====== Supplied material ======

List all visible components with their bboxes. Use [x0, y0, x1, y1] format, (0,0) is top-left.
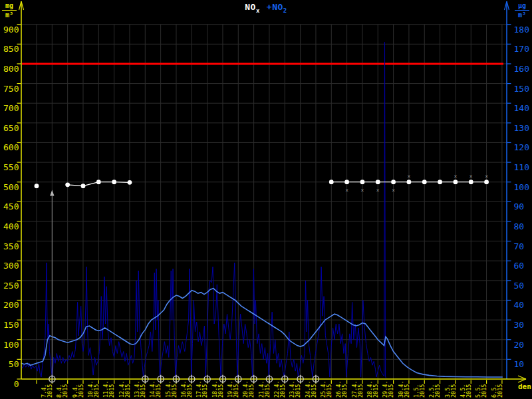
left-axis: 9008508007507006506005505004504003503002…: [3, 1, 23, 389]
svg-text:300: 300: [3, 261, 19, 271]
fraction-bar: [2, 10, 17, 11]
svg-text:2015: 2015: [326, 384, 332, 398]
series-nox-points: [35, 180, 489, 188]
svg-text:100: 100: [514, 182, 529, 192]
svg-text:90: 90: [514, 201, 525, 211]
svg-text:2015: 2015: [357, 384, 364, 398]
svg-text:2015: 2015: [450, 384, 457, 398]
svg-text:650: 650: [3, 123, 19, 133]
title-series-nox: NOx: [245, 2, 260, 12]
svg-text:60: 60: [514, 261, 525, 271]
chart-canvas[interactable]: 9008508007507006506005505004504003503002…: [0, 0, 532, 399]
svg-text:180: 180: [514, 25, 529, 35]
svg-text:×: ×: [485, 174, 488, 180]
svg-text:2015: 2015: [201, 384, 208, 398]
svg-text:2015: 2015: [481, 384, 487, 398]
svg-text:110: 110: [514, 162, 529, 172]
svg-text:2015: 2015: [62, 384, 68, 398]
svg-text:150: 150: [514, 84, 529, 94]
svg-text:2015: 2015: [248, 384, 255, 398]
series-no2-average-line: [21, 289, 503, 377]
svg-text:50: 50: [9, 359, 19, 369]
svg-text:20: 20: [514, 340, 525, 350]
svg-text:2015: 2015: [466, 384, 472, 398]
svg-text:200: 200: [3, 300, 19, 310]
svg-text:2015: 2015: [233, 384, 239, 398]
svg-text:160: 160: [514, 64, 529, 74]
svg-text:350: 350: [3, 241, 19, 251]
svg-text:×: ×: [392, 188, 395, 194]
svg-text:×: ×: [408, 174, 411, 180]
chart-title: NOx+NO2: [0, 2, 532, 14]
svg-text:2015: 2015: [78, 384, 84, 398]
svg-text:2015: 2015: [264, 384, 271, 398]
svg-text:850: 850: [3, 44, 19, 54]
svg-text:2015: 2015: [155, 384, 162, 398]
svg-text:700: 700: [3, 103, 19, 113]
svg-text:2015: 2015: [171, 384, 178, 398]
svg-text:800: 800: [3, 64, 19, 74]
right-axis: 1801701601501401301201101009080706050403…: [505, 1, 529, 379]
svg-text:120: 120: [514, 142, 529, 152]
svg-text:2015: 2015: [186, 384, 193, 398]
svg-text:750: 750: [3, 84, 19, 94]
svg-text:150: 150: [3, 320, 19, 330]
x-axis-label: den: [518, 382, 531, 391]
svg-text:250: 250: [3, 281, 19, 291]
svg-text:900: 900: [3, 25, 19, 35]
chart-window: 9008508007507006506005505004504003503002…: [0, 0, 532, 399]
svg-text:2015: 2015: [124, 384, 131, 398]
fraction-bar: [515, 10, 529, 11]
cursor-marker: [50, 190, 54, 378]
svg-text:550: 550: [3, 162, 19, 172]
svg-text:100: 100: [3, 340, 19, 350]
right-axis-unit: µg m³: [515, 3, 529, 19]
grid-layer: [21, 25, 507, 379]
x-axis: 7.4.20158.4.20159.4.201510.4.201511.4.20…: [21, 376, 526, 398]
svg-text:2015: 2015: [311, 384, 317, 398]
svg-text:400: 400: [3, 221, 19, 231]
svg-text:2015: 2015: [279, 384, 286, 398]
svg-text:2015: 2015: [140, 384, 146, 398]
svg-text:×: ×: [469, 174, 473, 180]
svg-text:2015: 2015: [217, 384, 224, 398]
svg-text:2015: 2015: [108, 384, 115, 398]
svg-text:50: 50: [514, 281, 525, 291]
svg-text:×: ×: [454, 174, 457, 180]
svg-text:140: 140: [514, 103, 529, 113]
svg-text:170: 170: [514, 44, 529, 54]
svg-text:×: ×: [376, 188, 380, 194]
svg-text:2015: 2015: [295, 384, 301, 398]
svg-text:10: 10: [514, 359, 525, 369]
svg-text:600: 600: [3, 142, 19, 152]
svg-text:2015: 2015: [341, 384, 348, 398]
svg-text:2015: 2015: [47, 384, 53, 398]
svg-text:2015: 2015: [404, 384, 410, 398]
svg-text:80: 80: [514, 221, 525, 231]
svg-text:2015: 2015: [419, 384, 426, 398]
svg-text:500: 500: [3, 182, 19, 192]
svg-text:0: 0: [14, 379, 19, 389]
svg-text:×: ×: [345, 188, 348, 194]
svg-text:×: ×: [361, 188, 364, 194]
svg-text:2015: 2015: [497, 384, 503, 398]
svg-text:2015: 2015: [93, 384, 100, 398]
svg-text:70: 70: [514, 241, 525, 251]
svg-text:30: 30: [514, 320, 525, 330]
flag-marks: ××××××××: [345, 174, 488, 194]
svg-text:2015: 2015: [434, 384, 441, 398]
svg-text:2015: 2015: [388, 384, 394, 398]
svg-text:130: 130: [514, 123, 529, 133]
svg-text:2015: 2015: [372, 384, 379, 398]
svg-text:450: 450: [3, 201, 19, 211]
title-series-no2: +NO2: [267, 2, 287, 12]
svg-text:40: 40: [514, 300, 525, 310]
left-axis-unit: mg m³: [2, 3, 17, 19]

======

▸ **About this task**: Copy all lines from the material above that hold the word "title".

▸ **Task solution**:
title-series-nox: NOx: [245, 2, 260, 12]
chart-title: NOx+NO2: [0, 2, 532, 14]
title-series-no2: +NO2: [267, 2, 287, 12]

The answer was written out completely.